The problem >> Give the records again exactly, but drop the pictures.

----------------------------------------

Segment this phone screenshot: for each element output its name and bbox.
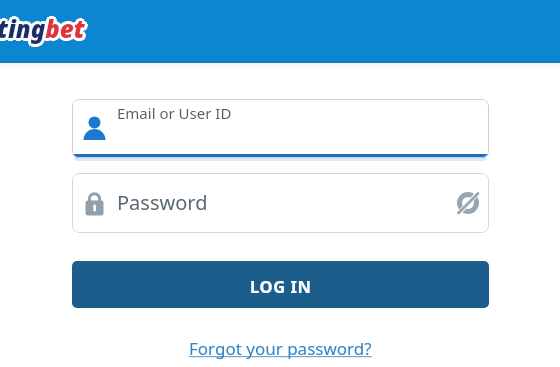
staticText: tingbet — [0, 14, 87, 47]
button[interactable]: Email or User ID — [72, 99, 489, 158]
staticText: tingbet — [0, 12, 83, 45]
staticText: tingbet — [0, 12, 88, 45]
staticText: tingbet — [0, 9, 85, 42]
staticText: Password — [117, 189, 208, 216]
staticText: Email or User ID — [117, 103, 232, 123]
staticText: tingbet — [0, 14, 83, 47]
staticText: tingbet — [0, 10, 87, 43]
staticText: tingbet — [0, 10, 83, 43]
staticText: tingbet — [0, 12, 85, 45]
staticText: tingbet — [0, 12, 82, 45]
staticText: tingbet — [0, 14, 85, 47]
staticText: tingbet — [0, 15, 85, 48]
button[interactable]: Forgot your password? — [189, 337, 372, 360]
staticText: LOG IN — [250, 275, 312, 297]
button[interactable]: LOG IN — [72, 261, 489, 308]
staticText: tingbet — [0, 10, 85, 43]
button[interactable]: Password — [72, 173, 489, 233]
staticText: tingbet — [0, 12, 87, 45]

----------------------------------------

Result for this exercise >>
Segment this phone screenshot: for each element output its name and bbox.
staticText: tingbet — [0, 14, 87, 47]
button[interactable]: Email or User ID — [72, 99, 489, 158]
staticText: tingbet — [0, 12, 83, 45]
staticText: tingbet — [0, 12, 88, 45]
staticText: tingbet — [0, 9, 85, 42]
staticText: Password — [117, 189, 208, 216]
staticText: Email or User ID — [117, 103, 232, 123]
staticText: tingbet — [0, 14, 83, 47]
staticText: tingbet — [0, 10, 87, 43]
staticText: tingbet — [0, 10, 83, 43]
staticText: tingbet — [0, 12, 85, 45]
staticText: tingbet — [0, 12, 82, 45]
staticText: tingbet — [0, 14, 85, 47]
staticText: tingbet — [0, 15, 85, 48]
button[interactable]: Forgot your password? — [189, 337, 372, 360]
staticText: LOG IN — [250, 275, 312, 297]
button[interactable]: LOG IN — [72, 261, 489, 308]
staticText: tingbet — [0, 10, 85, 43]
button[interactable]: Password — [72, 173, 489, 233]
staticText: tingbet — [0, 12, 87, 45]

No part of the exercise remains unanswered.